Stop at the line that contains "スマートダッシュボードを含む校務DXサービス". Until then, set down each line of the records exactly, beginning with the first, and skip pictures.

(Stored items)
[Start of Attachment]
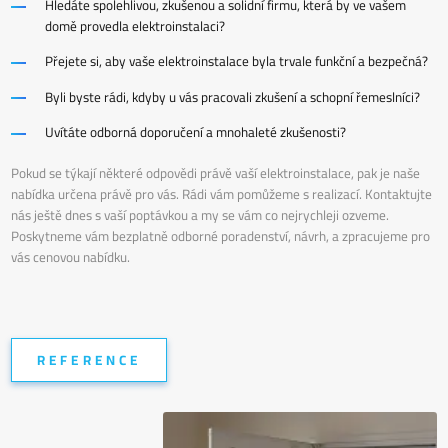
Hledáte spolehlivou, zkušenou a solidní firmu, která by ve vašem
domě provedla elektroinstalaci?
Přejete si, aby vaše elektroinstalace byla trvale funkční a bezpečná?
Byli byste rádi, kdyby u vás pracovali zkušení a schopní řemeslníci?
Uvítáte odborná doporučení a mnohaleté zkušenosti?
Pokud se týkají některé odpovědi právě vaší elektroinstalace, pak je naše
nabídka určena právě pro vás. Rádi vám pomůžeme s realizací. Kontaktujte
nás ještě dnes s vaší poptávkou a my se vám co nejrychleji ozveme.
Poskytneme vám bezplatně odborné poradenství, návrh, a zpracujeme pro
vás cenovou nabídku.
REFERENCE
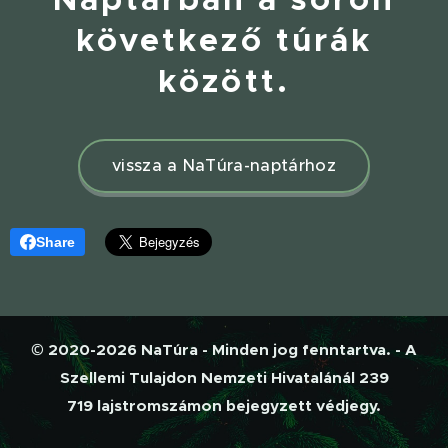
következő túrák
között.
vissza a NaTúra-naptárhoz
Share
© 2020-2026 NaTúra - Minden jog fenntartva. - A
Szellemi Tulajdon Nemzeti Hivatalánál 239
719 lajstromszámon bejegyzett védjegy.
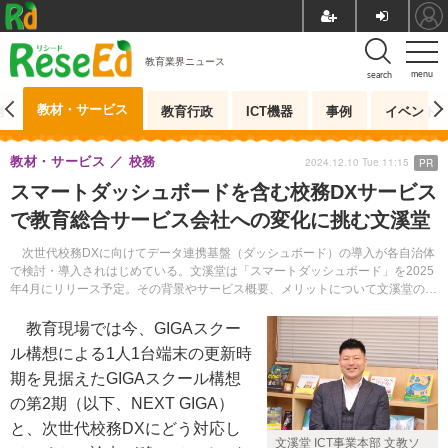
教育業界ニュース
menu
search
教材・サービス
測
教育行政
ICT機器
事例
イベント
教材・サービス
校務
2024.12.10 Tue 11:15
PR
スマートダッシュボードを含む校務DXサービス
で教育総合サービス会社への変化に挑む文溪堂
次世代校務DXに向けてデータ連携基盤（ダッシュボード）の導入が各自治体
で検討・導入されはじめている。文溪堂は「スマートダッシュボード」を2025
年4月にリリース予定。その背景やサービス概要、メリットについて文溪堂の藤
川航一氏に聞いた。
教育現場では今、GIGAスクー
ル構想による1人1台端末の更新時
期を見据えたGIGAスクール構想
の第2期（以下、NEXT GIGA）
と、次世代校務DXにどう対応し
文溪堂 ICT事業本部 文教ソ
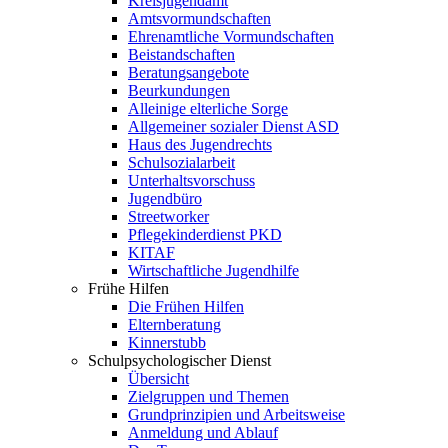
Kreisjugendamt
Amtsvormundschaften
Ehrenamtliche Vormundschaften
Beistandschaften
Beratungsangebote
Beurkundungen
Alleinige elterliche Sorge
Allgemeiner sozialer Dienst ASD
Haus des Jugendrechts
Schulsozialarbeit
Unterhaltsvorschuss
Jugendbüro
Streetworker
Pflegekinderdienst PKD
KITAF
Wirtschaftliche Jugendhilfe
Frühe Hilfen
Die Frühen Hilfen
Elternberatung
Kinnerstubb
Schulpsychologischer Dienst
Übersicht
Zielgruppen und Themen
Grundprinzipien und Arbeitsweise
Anmeldung und Ablauf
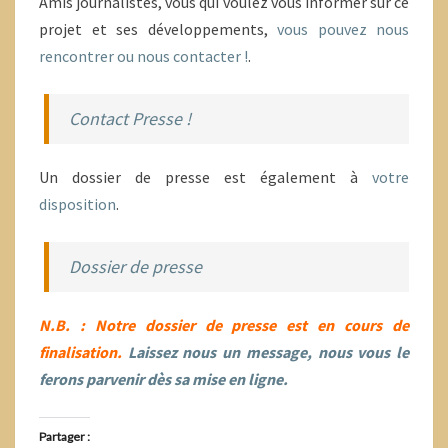
Amis journalistes, vous qui voulez vous informer sur ce
projet et ses développements,
vous pouvez nous
rencontrer ou nous contacter !
.
Contact Presse !
Un dossier de presse est également à
votre
disposition
.
Dossier de presse
N.B. : Notre dossier de presse est en cours de
finalisation.
Laissez nous un message, nous vous le
ferons parvenir dès sa mise en ligne.
Partager :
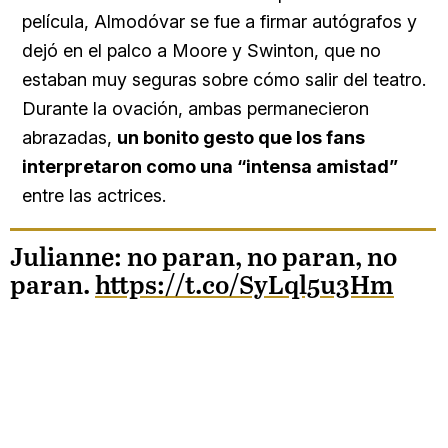
película, Almodóvar se fue a firmar autógrafos y
dejó en el palco a Moore y Swinton, que no
estaban muy seguras sobre cómo salir del teatro.
Durante la ovación, ambas permanecieron
abrazadas,
un bonito gesto que los fans
interpretaron como una “intensa amistad”
entre las actrices.
Julianne: no paran, no paran, no
paran.
https://t.co/SyLql5u3Hm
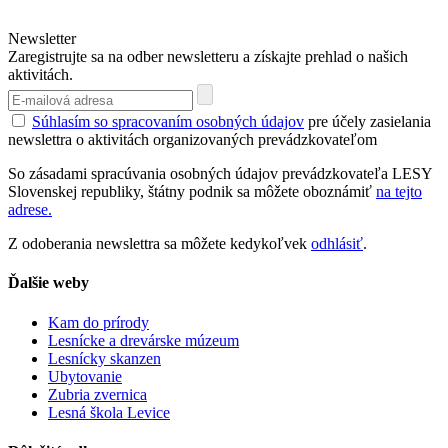
Newsletter
Zaregistrujte sa na odber newsletteru a získajte prehlad o našich
aktivitách.
Súhlasím so spracovaním osobných údajov
pre účely zasielania
newslettra o aktivitách organizovaných prevádzkovateľom
So zásadami spracúvania osobných údajov prevádzkovateľa LESY
Slovenskej republiky, štátny podnik sa môžete oboznámiť
na tejto
adrese.
Z odoberania newslettra sa môžete kedykoľvek
odhlásiť
.
Ďalšie weby
Kam do prírody
Lesnícke a drevárske múzeum
Lesnícky skanzen
Ubytovanie
Zubria zvernica
Lesná škola Levice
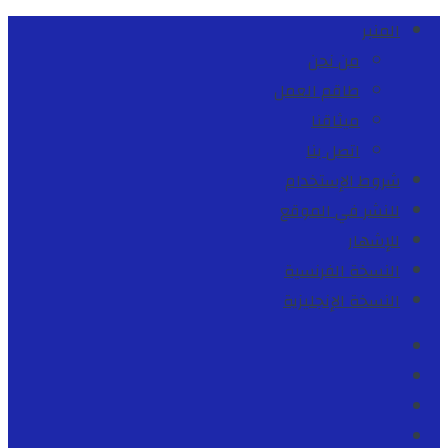
المنبر
من نحن
طاقم العمل
ميثاقنا
اتصل بنا
شروط الإستخدام
للنشر في الموقع
للإشهار
النسخة الفرنسية
النسخة الإنجليزية
Facebook
Youtube
Twitter
instagram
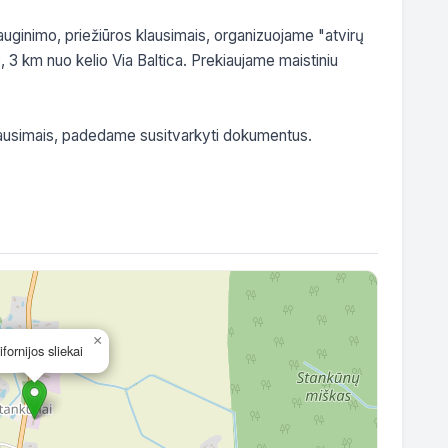
ginimo, priežiūros klausimais, organizuojame "atvirų 
3 km nuo kelio Via Baltica. Prekiaujame maistiniu 
ausimais, padedame susitvarkyti dokumentus.

×
ifornijos sliekai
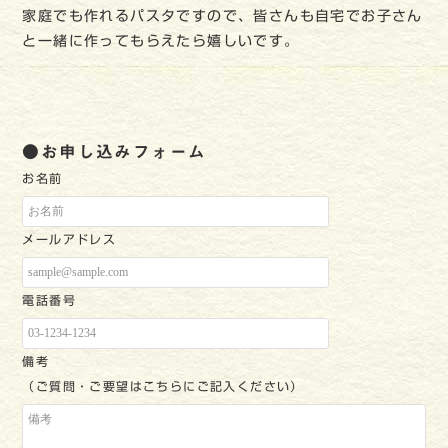
家庭でも作れるパスタですので、皆さんも自宅でお子さん
と一緒に作ってもらえたら嬉しいです。
●お申し込みフォーム
お名前
メールアドレス
電話番号
備考
（ご質問・ご要望はこちらにご記入ください）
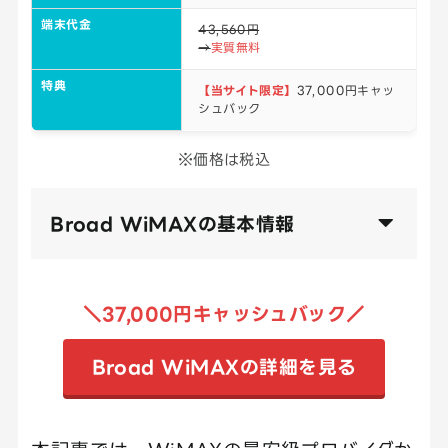
端末代金
43,560円
→
実質無料
特典
【当サイト限定】
37,000円キャッ
シュバック
※価格は税込
Broad WiMAXの基本情報
＼37,000円キャッシュバック／
Broad WiMAXの詳細を見る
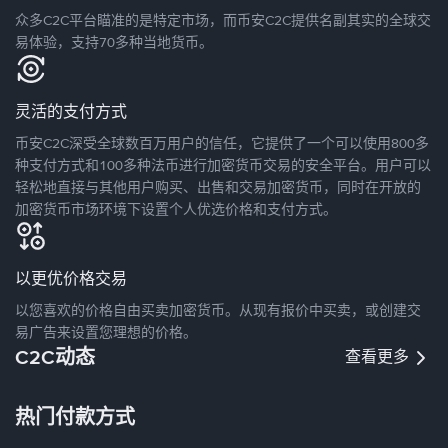
众多C2C平台瞄准的是特定市场，而币安C2C提供名副其实的全球交
易体验，支持70多种当地货币。
灵活的支付方式
币安C2C深受全球数百万用户的信任，它提供了一个可以使用800多
种支付方式和100多种法币进行加密货币交易的安全平台。用户可以
轻松地直接与其他用户购买、出售和交易加密货币，同时在开放的
加密货币市场环境下设置个人优选价格和支付方式。
以更优价格交易
以您喜欢的价格自由买卖加密货币。从现有报价中买卖，或创建交
易广告来设置您理想的价格。
C2C动态
查看更多
热门付款方式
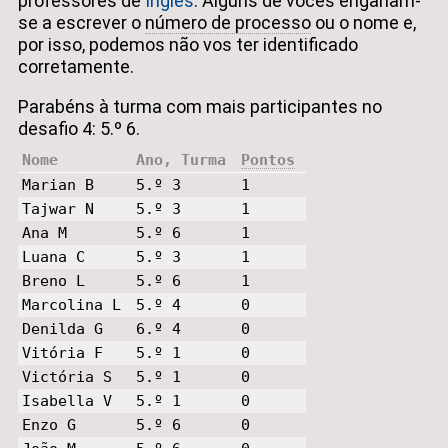
professores de
Inglês
. Alguns de vocês enganam-
se a escrever o
número de processo
ou o nome e,
por isso, podemos não vos ter identificado
corretamente.
Parabéns à turma com mais participantes no
desafio 4: 5.º 6.
Nome
Ano, Turma
Pontos
Marian B
5.º 3
1
Tajwar N
5.º 3
1
Ana M
5.º 6
1
Luana C
5.º 3
1
Breno L
5.º 6
1
Marcolina L
5.º 4
0
Denilda G
6.º 4
0
Vitória F
5.º 1
0
Victória S
5.º 1
0
Isabella V
5.º 1
0
Enzo G
5.º 6
0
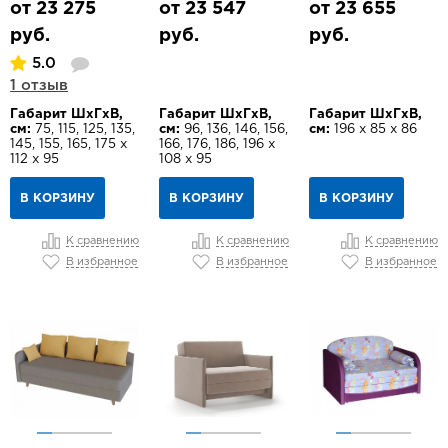
от 23 275
от 23 547
от 23 655
руб.
руб.
руб.
5.0
1 отзыв
Габарит ШхГхВ,
Габарит ШхГхВ,
Габарит ШхГхВ,
см:
75, 115, 125, 135,
см:
96, 136, 146, 156,
см:
196 х 85 х 86
145, 155, 165, 175 х
166, 176, 186, 196 х
112 х 95
108 х 95
В КОРЗИНУ
В КОРЗИНУ
В КОРЗИНУ
К сравнению
К сравнению
К сравнению
В избранное
В избранное
В избранное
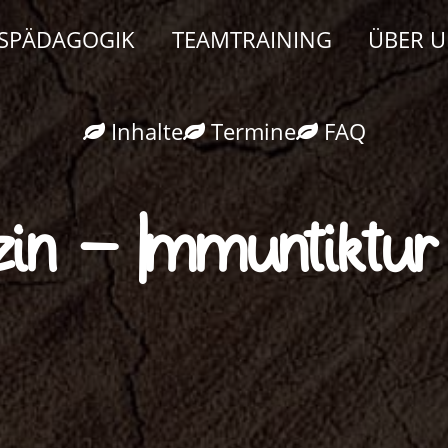
ISPÄDAGOGIK
TEAMTRAINING
ÜBER 
Inhalte
Termine
FAQ
in - Immuntiktu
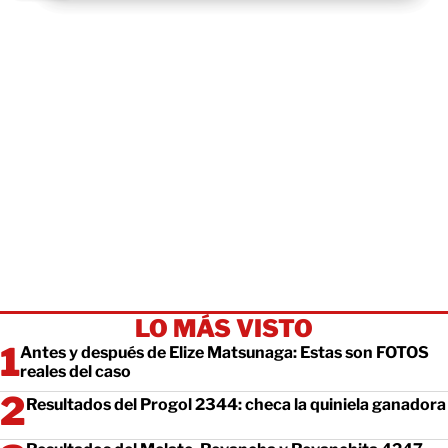
LO MÁS VISTO
Antes y después de Elize Matsunaga: Estas son FOTOS
reales del caso
Resultados del Progol 2344: checa la quiniela ganadora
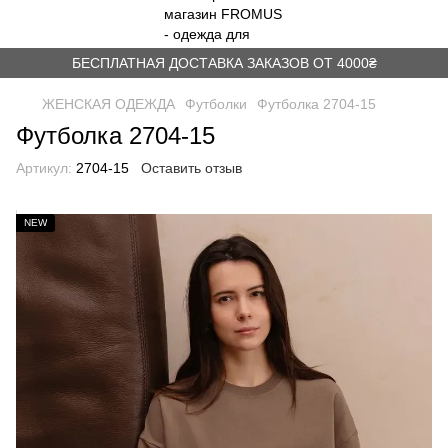
БЕСПЛАТНАЯ ДОСТАВКА ЗАКАЗОВ ОТ 4000₴
ЖЕНСКАЯ ОДЕЖДА
Футболки
Футболка 2704-15
Футболка 2704-15
Артикул:
2704-15
Оставить отзыв
NEW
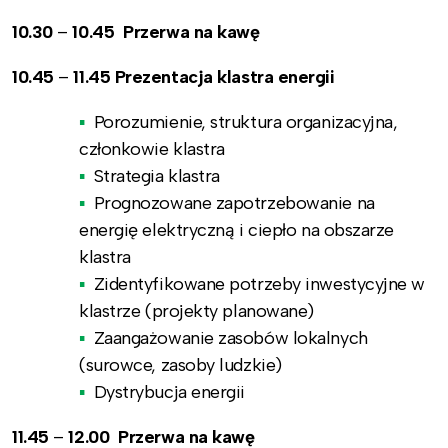
10.30
–
10.45 Przerwa na kawę
10.45
–
11.45 Prezentacja klastra energii
Porozumienie, struktura organizacyjna,
członkowie klastra
Strategia klastra
Prognozowane zapotrzebowanie na
energię elektryczną i ciepło na obszarze
klastra
Zidentyfikowane potrzeby inwestycyjne w
klastrze (projekty planowane)
Zaangażowanie zasobów lokalnych
(surowce, zasoby ludzkie)
Dystrybucja energii
11.45
–
12.00 Przerwa na kawę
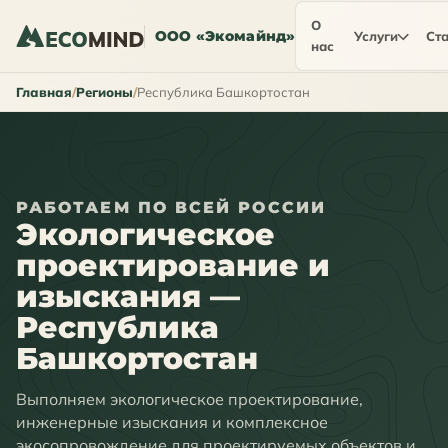
О
ООО «Экомайнд»
Услуги
Ста
нас
Главная
Регионы
Республика Башкортостан
РАБОТАЕМ ПО ВСЕЙ РОССИИ
Экологическое
проектирование и
изыскания —
Республика
Башкортостан
Выполняем экологическое проектирование,
инженерные изыскания и комплексное
экосопровождение для проектируемых объектов и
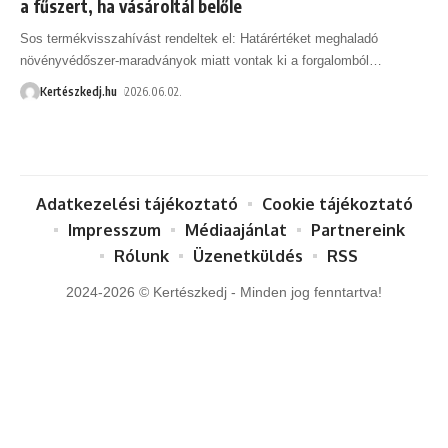
a fűszert, ha vásároltál belőle
Sos termékvisszahívást rendeltek el: Határértéket meghaladó
növényvédőszer-maradványok miatt vontak ki a forgalomból
…
Kertészkedj.hu
2026.06.02.
Adatkezelési tájékoztató
Cookie tájékoztató
Impresszum
Médiaajánlat
Partnereink
Rólunk
Üzenetküldés
RSS
2024-2026 © Kertészkedj - Minden jog fenntartva!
[End of Attachment]
→ **Response box**
Hledáte spolehlivou, zkušenou a solidní firmu, která by ve vašem
domě provedla elektroinstalaci?
Přejete si, aby vaše elektroinstalace byla trvale funkční a bezpečná?
Byli byste rádi, kdyby u vás pracovali zkušení a schopní řemeslníci?
Uvítáte odborná doporučení a mnohaleté zkušenosti?
Pokud se týkají některé odpovědi právě vaší elektroinstalace, pak je naše
nabídka určena právě pro vás. Rádi vám pomůžeme s realizací. Kontaktujte
nás ještě dnes s vaší poptávkou a my se vám co nejrychleji ozveme.
Poskytneme vám bezplatně odborné poradenství, návrh, a zpracujeme pro
vás cenovou nabídku.
REFERENCE
következő túrák
között.
vissza a NaTúra-naptárhoz
Share
© 2020-2026 NaTúra - Minden jog fenntartva. - A
Szellemi Tulajdon Nemzeti Hivatalánál 239
719 lajstromszámon bejegyzett védjegy.
教育業界ニュース
menu
search
教材・サービス
測
教育行政
ICT機器
事例
イベント
教材・サービス
校務
2024.12.10 Tue 11:15
PR
スマートダッシュボードを含む校務DXサービス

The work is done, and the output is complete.